Task details:
Copy the entries below exactly. Images do not belong in the copy.

Stored data
- - - -
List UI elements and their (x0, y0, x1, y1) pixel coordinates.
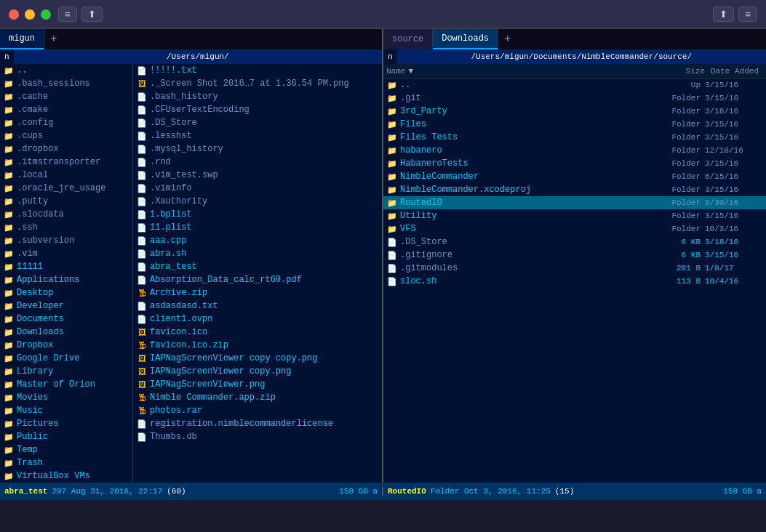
list-item[interactable]: 📁.dropbox (0, 142, 132, 156)
list-item[interactable]: 📄asdasdasd.txt (133, 299, 382, 313)
list-item[interactable]: 📁Documents (0, 313, 132, 326)
menu-icon-right[interactable]: ≡ (738, 7, 757, 22)
list-item[interactable]: 📄Absorption_Data_calc_rt60.pdf (133, 273, 382, 286)
table-row[interactable]: 📁 .. Up 3/15/16 (383, 78, 766, 92)
list-item[interactable]: 📄client1.ovpn (133, 313, 382, 326)
list-item[interactable]: 📄1.bplist (133, 208, 382, 221)
table-row[interactable]: 📁 RoutedIO Folder 9/30/16 (383, 196, 766, 209)
table-row[interactable]: 📁 habanero Folder 12/18/16 (383, 144, 766, 157)
list-item[interactable]: 📄.viminfo (133, 182, 382, 195)
list-item[interactable]: 📄.DS_Store (133, 116, 382, 129)
minimize-button[interactable] (25, 9, 35, 20)
list-item[interactable]: 📁.ssh (0, 221, 132, 234)
list-item[interactable]: 🗜Nimble Commander.app.zip (133, 391, 382, 404)
file-size-cell: 201 B (647, 264, 705, 273)
list-item[interactable]: 📄.Xauthority (133, 195, 382, 208)
list-item[interactable]: 🖼IAPNagScreenViewer copy copy.png (133, 352, 382, 365)
file-name: .mysql_history (150, 144, 223, 154)
list-item[interactable]: 📄11.plist (133, 221, 382, 234)
table-row[interactable]: 📁 Utility Folder 3/15/16 (383, 209, 766, 222)
list-item[interactable]: 📁Trash (0, 456, 132, 469)
list-item[interactable]: 📄Thumbs.db (133, 430, 382, 443)
list-item[interactable]: 📄.mysql_history (133, 142, 382, 156)
list-item[interactable]: 📄.vim_test.swp (133, 169, 382, 182)
list-item[interactable]: 🖼IAPNagScreenViewer.png (133, 378, 382, 391)
list-item[interactable]: 📁.itmstransporter (0, 156, 132, 169)
table-row[interactable]: 📁 .git Folder 3/15/16 (383, 92, 766, 105)
share-icon-right[interactable]: ⬆ (713, 7, 734, 22)
list-item[interactable]: 📄.lesshst (133, 129, 382, 142)
table-row[interactable]: 📄 sloc.sh 113 B 10/4/16 (383, 275, 766, 288)
list-item[interactable]: 📄.bash_history (133, 90, 382, 103)
list-item[interactable]: 📁Applications (0, 273, 132, 286)
table-row[interactable]: 📄 .gitmodules 201 B 1/8/17 (383, 262, 766, 275)
file-name-cell: 📁 NimbleCommander (386, 171, 647, 182)
table-row[interactable]: 📁 VFS Folder 10/3/16 (383, 222, 766, 235)
table-row[interactable]: 📁 NimbleCommander Folder 6/15/16 (383, 170, 766, 183)
list-item[interactable]: 📁.config (0, 116, 132, 129)
list-item[interactable]: 📁.cache (0, 90, 132, 103)
close-button[interactable] (9, 9, 19, 20)
menu-icon-left[interactable]: ≡ (58, 7, 77, 22)
list-item[interactable]: 📄abra_test (133, 260, 382, 273)
list-item[interactable]: 📁.. (0, 64, 132, 77)
list-item[interactable]: 📄aaa.cpp (133, 234, 382, 247)
table-row[interactable]: 📁 NimbleCommander.xcodeproj Folder 3/15/… (383, 183, 766, 196)
list-item[interactable]: 📁Desktop (0, 286, 132, 299)
list-item[interactable]: 📁.bash_sessions (0, 77, 132, 90)
list-item[interactable]: 📁Dropbox (0, 339, 132, 352)
list-item[interactable]: 📁11111 (0, 260, 132, 273)
list-item[interactable]: 📁Developer (0, 299, 132, 313)
left-path-text[interactable]: /Users/migun/ (14, 49, 382, 64)
share-icon-left[interactable]: ⬆ (81, 7, 103, 22)
list-item[interactable]: 🗜Archive.zip (133, 286, 382, 299)
table-row[interactable]: 📁 Files Tests Folder 3/15/16 (383, 131, 766, 144)
list-item[interactable]: 📁.putty (0, 195, 132, 208)
list-item[interactable]: 📁VirtualBox VMs (0, 469, 132, 483)
list-item[interactable]: 📄.rnd (133, 156, 382, 169)
table-row[interactable]: 📁 Files Folder 3/15/16 (383, 118, 766, 131)
tab-add-left[interactable]: + (44, 29, 63, 49)
list-item[interactable]: 📁Library (0, 365, 132, 378)
list-item[interactable]: 📄.CFUserTextEncoding (133, 103, 382, 116)
list-item[interactable]: 📁Temp (0, 443, 132, 456)
list-item[interactable]: 📁Music (0, 404, 132, 417)
list-item[interactable]: 📁Movies (0, 391, 132, 404)
list-item[interactable]: 📄abra.sh (133, 247, 382, 260)
tab-downloads[interactable]: Downloads (433, 29, 498, 49)
list-item[interactable]: 📁Pictures (0, 417, 132, 430)
list-item[interactable]: 📁.oracle_jre_usage (0, 182, 132, 195)
maximize-button[interactable] (41, 9, 51, 20)
list-item[interactable]: 📁.vim (0, 247, 132, 260)
list-item[interactable]: 📁Public (0, 430, 132, 443)
file-name: asdasdasd.txt (150, 301, 218, 311)
list-item[interactable]: 📁Downloads (0, 326, 132, 339)
list-item[interactable]: 🖼favicon.ico (133, 326, 382, 339)
right-path-text[interactable]: /Users/migun/Documents/NimbleCommander/s… (397, 49, 766, 64)
list-item[interactable]: 📁Google Drive (0, 352, 132, 365)
file-name-cell: 📁 .. (386, 79, 647, 91)
table-row[interactable]: 📄 .gitignore 6 KB 3/15/16 (383, 249, 766, 262)
tab-source[interactable]: source (383, 29, 433, 49)
table-row[interactable]: 📁 3rd_Party Folder 3/18/16 (383, 105, 766, 118)
list-item[interactable]: 📄!!!!!.txt (133, 64, 382, 77)
file-date-cell: 3/15/16 (705, 120, 763, 129)
list-item[interactable]: 📁.local (0, 169, 132, 182)
file-size-cell: Folder (647, 198, 705, 207)
list-item[interactable]: 📁.subversion (0, 234, 132, 247)
list-item[interactable]: 🖼IAPNagScreenViewer copy.png (133, 365, 382, 378)
list-item[interactable]: 📁.slocdata (0, 208, 132, 221)
list-item[interactable]: 📁Master of Orion (0, 378, 132, 391)
tab-add-right[interactable]: + (498, 29, 517, 49)
list-item[interactable]: 📄registration.nimblecommanderlicense (133, 417, 382, 430)
tab-migun[interactable]: migun (0, 29, 44, 49)
titlebar-icons: ≡ ⬆ (58, 7, 103, 22)
list-item[interactable]: 📁.cmake (0, 103, 132, 116)
table-row[interactable]: 📄 .DS_Store 6 KB 3/18/16 (383, 235, 766, 249)
file-name: .cache (17, 92, 48, 102)
list-item[interactable]: 🗜favicon.ico.zip (133, 339, 382, 352)
list-item[interactable]: 🖼._Screen Shot 2016…7 at 1.36.54 PM.png (133, 77, 382, 90)
list-item[interactable]: 🗜photos.rar (133, 404, 382, 417)
table-row[interactable]: 📁 HabaneroTests Folder 3/15/16 (383, 157, 766, 170)
list-item[interactable]: 📁.cups (0, 129, 132, 142)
- - - -
Solution for this problem:
List UI elements and their (x0, y0, x1, y1) pixel coordinates.
list-item[interactable]: 📁.dropbox (0, 142, 132, 156)
list-item[interactable]: 📄asdasdasd.txt (133, 299, 382, 313)
list-item[interactable]: 📁Documents (0, 313, 132, 326)
menu-icon-right[interactable]: ≡ (738, 7, 757, 22)
list-item[interactable]: 📄Absorption_Data_calc_rt60.pdf (133, 273, 382, 286)
table-row[interactable]: 📁 .. Up 3/15/16 (383, 78, 766, 92)
list-item[interactable]: 📄client1.ovpn (133, 313, 382, 326)
list-item[interactable]: 📄1.bplist (133, 208, 382, 221)
table-row[interactable]: 📁 RoutedIO Folder 9/30/16 (383, 196, 766, 209)
table-row[interactable]: 📁 habanero Folder 12/18/16 (383, 144, 766, 157)
list-item[interactable]: 📄.viminfo (133, 182, 382, 195)
list-item[interactable]: 📄.DS_Store (133, 116, 382, 129)
minimize-button[interactable] (25, 9, 35, 20)
list-item[interactable]: 📁.ssh (0, 221, 132, 234)
list-item[interactable]: 🗜Nimble Commander.app.zip (133, 391, 382, 404)
file-size-cell: 201 B (647, 264, 705, 273)
list-item[interactable]: 📄.Xauthority (133, 195, 382, 208)
list-item[interactable]: 🖼IAPNagScreenViewer copy copy.png (133, 352, 382, 365)
file-name: .mysql_history (150, 144, 223, 154)
list-item[interactable]: 📄11.plist (133, 221, 382, 234)
table-row[interactable]: 📁 Utility Folder 3/15/16 (383, 209, 766, 222)
list-item[interactable]: 📁Trash (0, 456, 132, 469)
list-item[interactable]: 📄Thumbs.db (133, 430, 382, 443)
list-item[interactable]: 📄.mysql_history (133, 142, 382, 156)
list-item[interactable]: 📄.vim_test.swp (133, 169, 382, 182)
list-item[interactable]: 🖼IAPNagScreenViewer.png (133, 378, 382, 391)
list-item[interactable]: 📁.itmstransporter (0, 156, 132, 169)
table-row[interactable]: 📁 .git Folder 3/15/16 (383, 92, 766, 105)
share-icon-right[interactable]: ⬆ (713, 7, 734, 22)
list-item[interactable]: 📄.lesshst (133, 129, 382, 142)
table-row[interactable]: 📄 sloc.sh 113 B 10/4/16 (383, 275, 766, 288)
list-item[interactable]: 📄.bash_history (133, 90, 382, 103)
list-item[interactable]: 📁Applications (0, 273, 132, 286)
table-row[interactable]: 📄 .gitmodules 201 B 1/8/17 (383, 262, 766, 275)
file-name-cell: 📁 NimbleCommander (386, 171, 647, 182)
table-row[interactable]: 📁 VFS Folder 10/3/16 (383, 222, 766, 235)
table-row[interactable]: 📁 NimbleCommander Folder 6/15/16 (383, 170, 766, 183)
list-item[interactable]: 📁.config (0, 116, 132, 129)
list-item[interactable]: 📁.cache (0, 90, 132, 103)
close-button[interactable] (9, 9, 19, 20)
menu-icon-left[interactable]: ≡ (58, 7, 77, 22)
list-item[interactable]: 📄abra_test (133, 260, 382, 273)
list-item[interactable]: 📁.. (0, 64, 132, 77)
list-item[interactable]: 📄aaa.cpp (133, 234, 382, 247)
table-row[interactable]: 📁 NimbleCommander.xcodeproj Folder 3/15/… (383, 183, 766, 196)
list-item[interactable]: 📁Desktop (0, 286, 132, 299)
list-item[interactable]: 📁.bash_sessions (0, 77, 132, 90)
list-item[interactable]: 📁Dropbox (0, 339, 132, 352)
list-item[interactable]: 📁11111 (0, 260, 132, 273)
list-item[interactable]: 📁Developer (0, 299, 132, 313)
left-path-text[interactable]: /Users/migun/ (14, 49, 382, 64)
share-icon-left[interactable]: ⬆ (81, 7, 103, 22)
list-item[interactable]: 🗜Archive.zip (133, 286, 382, 299)
table-row[interactable]: 📁 Files Tests Folder 3/15/16 (383, 131, 766, 144)
list-item[interactable]: 📁.putty (0, 195, 132, 208)
list-item[interactable]: 📁VirtualBox VMs (0, 469, 132, 483)
list-item[interactable]: 📄.rnd (133, 156, 382, 169)
table-row[interactable]: 📁 Files Folder 3/15/16 (383, 118, 766, 131)
tab-add-left[interactable]: + (44, 29, 63, 49)
list-item[interactable]: 📁Library (0, 365, 132, 378)
list-item[interactable]: 📄.CFUserTextEncoding (133, 103, 382, 116)
list-item[interactable]: 📁Temp (0, 443, 132, 456)
list-item[interactable]: 📁Music (0, 404, 132, 417)
list-item[interactable]: 📁Movies (0, 391, 132, 404)
list-item[interactable]: 📄abra.sh (133, 247, 382, 260)
tab-downloads[interactable]: Downloads (433, 29, 498, 49)
list-item[interactable]: 📁Pictures (0, 417, 132, 430)
list-item[interactable]: 📁.oracle_jre_usage (0, 182, 132, 195)
maximize-button[interactable] (41, 9, 51, 20)
list-item[interactable]: 📁.vim (0, 247, 132, 260)
list-item[interactable]: 📁Public (0, 430, 132, 443)
file-name: asdasdasd.txt (150, 301, 218, 311)
list-item[interactable]: 📁Downloads (0, 326, 132, 339)
list-item[interactable]: 🖼favicon.ico (133, 326, 382, 339)
right-path-text[interactable]: /Users/migun/Documents/NimbleCommander/s… (397, 49, 766, 64)
list-item[interactable]: 📁Google Drive (0, 352, 132, 365)
file-name-cell: 📁 .. (386, 79, 647, 91)
table-row[interactable]: 📄 .gitignore 6 KB 3/15/16 (383, 249, 766, 262)
tab-source[interactable]: source (383, 29, 433, 49)
table-row[interactable]: 📁 3rd_Party Folder 3/18/16 (383, 105, 766, 118)
list-item[interactable]: 📄!!!!!.txt (133, 64, 382, 77)
file-date-cell: 3/15/16 (705, 120, 763, 129)
list-item[interactable]: 📁.local (0, 169, 132, 182)
file-size-cell: Folder (647, 198, 705, 207)
list-item[interactable]: 📁.subversion (0, 234, 132, 247)
list-item[interactable]: 🖼IAPNagScreenViewer copy.png (133, 365, 382, 378)
list-item[interactable]: 📁.slocdata (0, 208, 132, 221)
list-item[interactable]: 📁Master of Orion (0, 378, 132, 391)
tab-add-right[interactable]: + (498, 29, 517, 49)
list-item[interactable]: 📄registration.nimblecommanderlicense (133, 417, 382, 430)
tab-migun[interactable]: migun (0, 29, 44, 49)
titlebar-icons: ≡ ⬆ (58, 7, 103, 22)
list-item[interactable]: 📁.cmake (0, 103, 132, 116)
table-row[interactable]: 📄 .DS_Store 6 KB 3/18/16 (383, 235, 766, 249)
file-name: .cache (17, 92, 48, 102)
list-item[interactable]: 🗜favicon.ico.zip (133, 339, 382, 352)
list-item[interactable]: 🖼._Screen Shot 2016…7 at 1.36.54 PM.png (133, 77, 382, 90)
list-item[interactable]: 🗜photos.rar (133, 404, 382, 417)
table-row[interactable]: 📁 HabaneroTests Folder 3/15/16 (383, 157, 766, 170)
list-item[interactable]: 📁.cups (0, 129, 132, 142)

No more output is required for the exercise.